Provided records Block Start

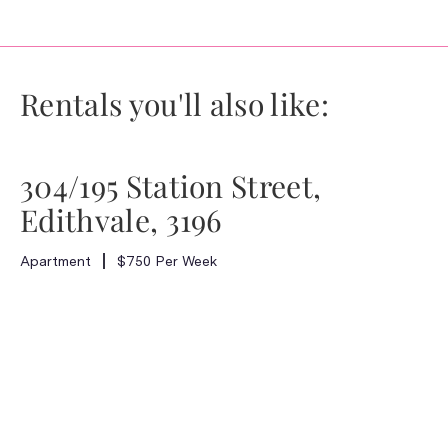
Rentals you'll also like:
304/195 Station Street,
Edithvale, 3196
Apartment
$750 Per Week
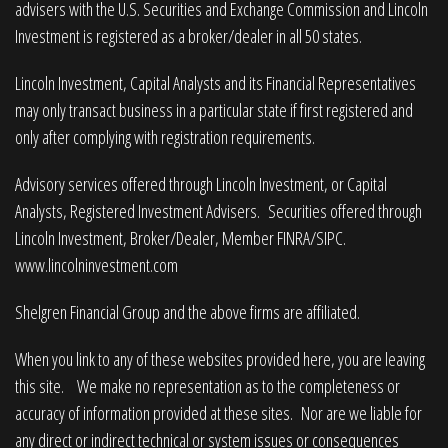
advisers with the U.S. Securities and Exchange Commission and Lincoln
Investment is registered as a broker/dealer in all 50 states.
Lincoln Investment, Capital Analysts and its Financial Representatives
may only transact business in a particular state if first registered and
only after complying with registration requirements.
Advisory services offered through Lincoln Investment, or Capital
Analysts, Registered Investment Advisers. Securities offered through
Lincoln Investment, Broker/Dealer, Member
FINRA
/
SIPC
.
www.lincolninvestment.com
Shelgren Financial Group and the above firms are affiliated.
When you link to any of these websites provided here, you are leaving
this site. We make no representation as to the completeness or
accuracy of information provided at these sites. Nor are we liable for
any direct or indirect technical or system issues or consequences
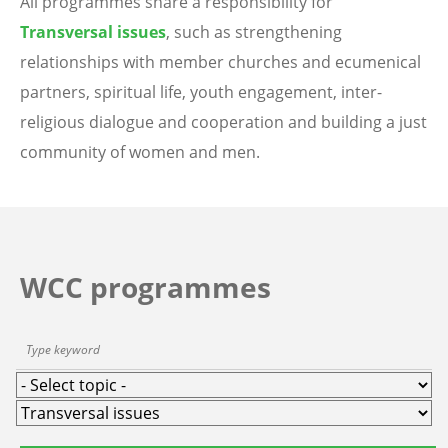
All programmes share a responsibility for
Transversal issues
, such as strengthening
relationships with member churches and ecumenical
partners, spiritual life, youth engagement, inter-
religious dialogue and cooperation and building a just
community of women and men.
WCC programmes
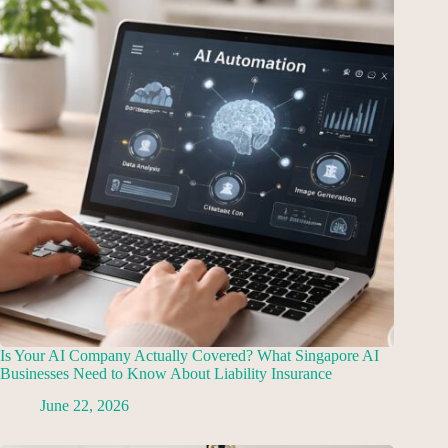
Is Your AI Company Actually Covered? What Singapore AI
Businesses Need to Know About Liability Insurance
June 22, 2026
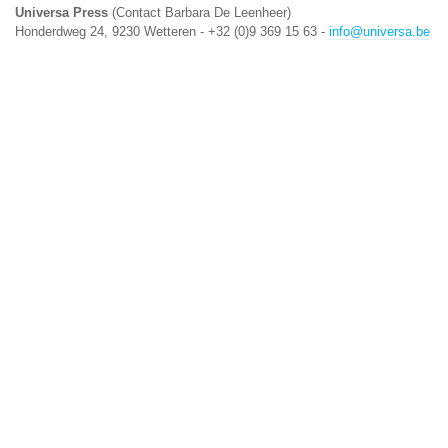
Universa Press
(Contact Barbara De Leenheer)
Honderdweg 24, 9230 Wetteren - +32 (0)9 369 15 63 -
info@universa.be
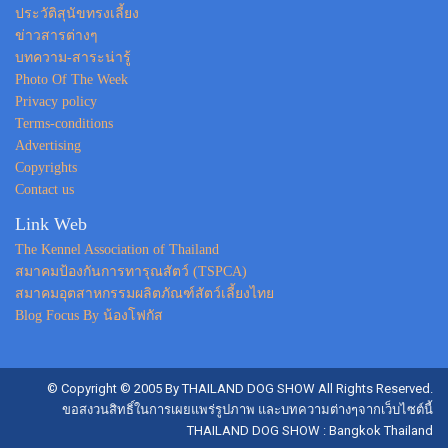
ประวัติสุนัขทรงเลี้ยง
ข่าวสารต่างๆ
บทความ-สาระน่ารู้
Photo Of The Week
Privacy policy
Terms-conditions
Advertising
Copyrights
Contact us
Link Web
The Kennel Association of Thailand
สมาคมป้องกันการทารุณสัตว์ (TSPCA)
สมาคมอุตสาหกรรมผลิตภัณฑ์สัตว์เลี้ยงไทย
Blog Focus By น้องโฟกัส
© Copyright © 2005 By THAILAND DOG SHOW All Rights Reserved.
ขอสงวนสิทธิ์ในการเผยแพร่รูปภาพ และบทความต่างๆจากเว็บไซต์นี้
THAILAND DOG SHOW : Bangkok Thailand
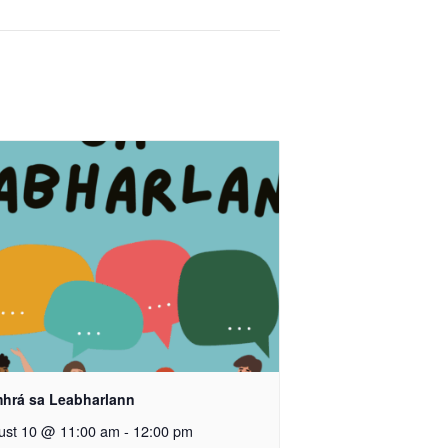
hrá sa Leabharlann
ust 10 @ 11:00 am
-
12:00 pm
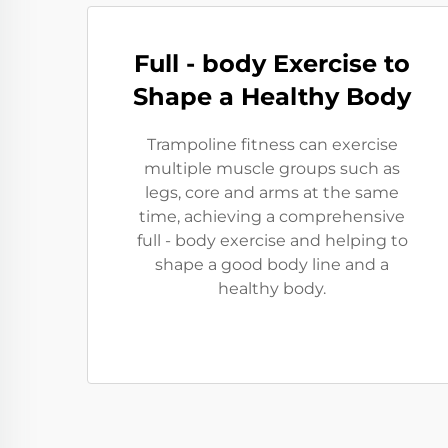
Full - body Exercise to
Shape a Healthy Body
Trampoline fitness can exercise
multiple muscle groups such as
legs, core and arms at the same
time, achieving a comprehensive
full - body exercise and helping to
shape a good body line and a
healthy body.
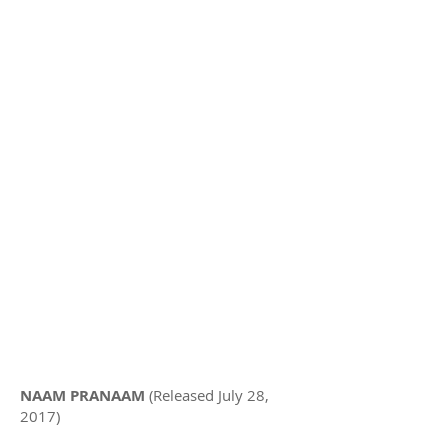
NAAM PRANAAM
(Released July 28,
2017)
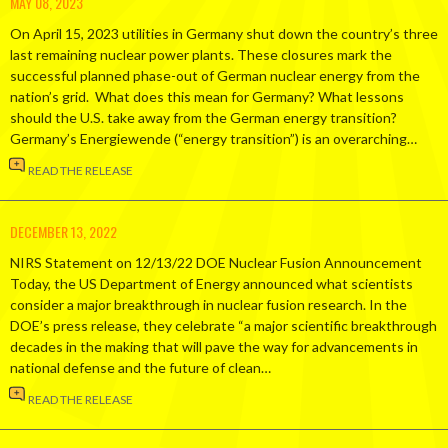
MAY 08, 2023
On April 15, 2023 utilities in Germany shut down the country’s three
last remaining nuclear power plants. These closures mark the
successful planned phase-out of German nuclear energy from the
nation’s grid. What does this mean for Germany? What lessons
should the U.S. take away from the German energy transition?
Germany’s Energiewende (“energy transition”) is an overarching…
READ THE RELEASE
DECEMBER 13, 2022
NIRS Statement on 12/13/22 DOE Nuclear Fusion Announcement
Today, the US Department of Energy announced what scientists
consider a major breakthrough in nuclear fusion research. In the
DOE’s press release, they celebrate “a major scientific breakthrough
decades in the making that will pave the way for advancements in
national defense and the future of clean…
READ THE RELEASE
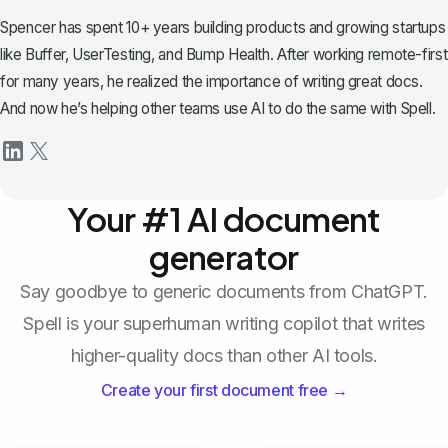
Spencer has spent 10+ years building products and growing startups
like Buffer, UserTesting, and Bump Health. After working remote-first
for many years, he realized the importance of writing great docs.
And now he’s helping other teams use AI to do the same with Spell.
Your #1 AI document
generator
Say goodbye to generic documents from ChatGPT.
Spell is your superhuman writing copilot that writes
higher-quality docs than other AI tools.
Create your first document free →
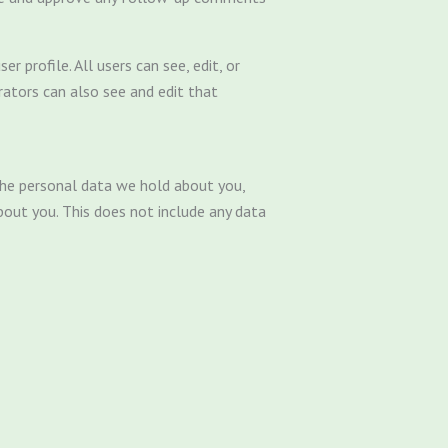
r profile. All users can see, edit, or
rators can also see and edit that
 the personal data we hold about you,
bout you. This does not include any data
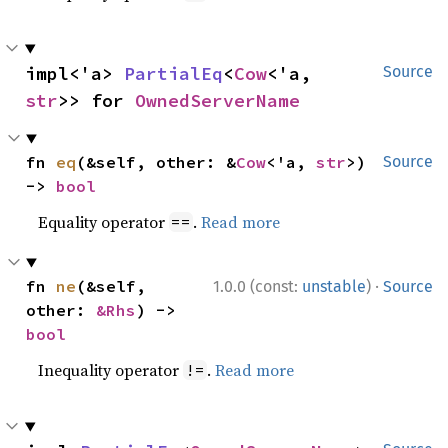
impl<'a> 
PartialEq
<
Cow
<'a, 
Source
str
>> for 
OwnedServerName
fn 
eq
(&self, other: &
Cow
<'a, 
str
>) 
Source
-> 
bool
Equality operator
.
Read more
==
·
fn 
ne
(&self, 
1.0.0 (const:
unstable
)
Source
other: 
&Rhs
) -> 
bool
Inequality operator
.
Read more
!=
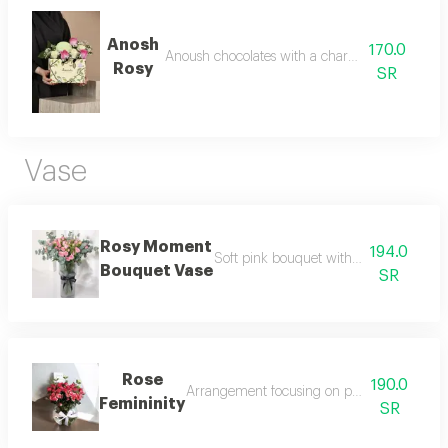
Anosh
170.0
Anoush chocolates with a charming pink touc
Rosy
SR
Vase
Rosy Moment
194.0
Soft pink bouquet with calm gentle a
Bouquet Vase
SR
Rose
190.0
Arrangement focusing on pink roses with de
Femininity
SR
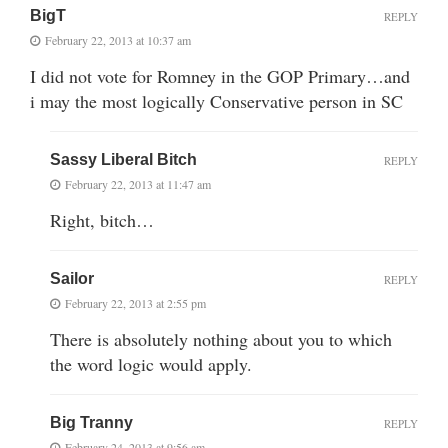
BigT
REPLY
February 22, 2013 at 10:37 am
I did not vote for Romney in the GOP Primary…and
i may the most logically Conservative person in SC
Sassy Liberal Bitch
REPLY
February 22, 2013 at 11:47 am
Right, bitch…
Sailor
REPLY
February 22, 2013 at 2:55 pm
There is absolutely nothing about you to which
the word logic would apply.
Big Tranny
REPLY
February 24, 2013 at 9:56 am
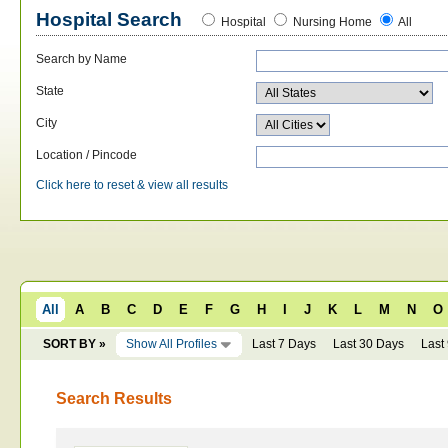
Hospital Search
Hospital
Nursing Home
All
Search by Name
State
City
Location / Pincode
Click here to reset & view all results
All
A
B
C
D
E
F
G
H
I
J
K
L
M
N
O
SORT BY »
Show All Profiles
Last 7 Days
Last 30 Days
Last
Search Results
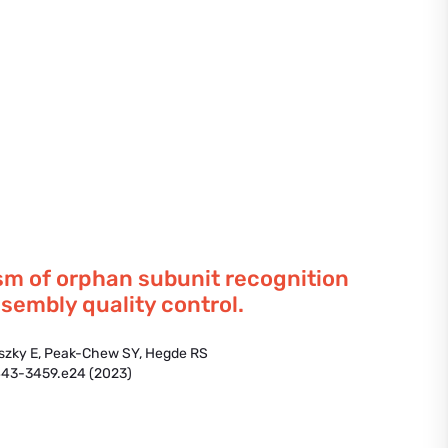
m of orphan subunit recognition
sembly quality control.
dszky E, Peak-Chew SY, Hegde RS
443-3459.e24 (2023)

Provided records Block End

Task brief: Using the records above, copy every line that has the word "data" in it.

Response below:
 the personal data we hold about you,
bout you. This does not include any data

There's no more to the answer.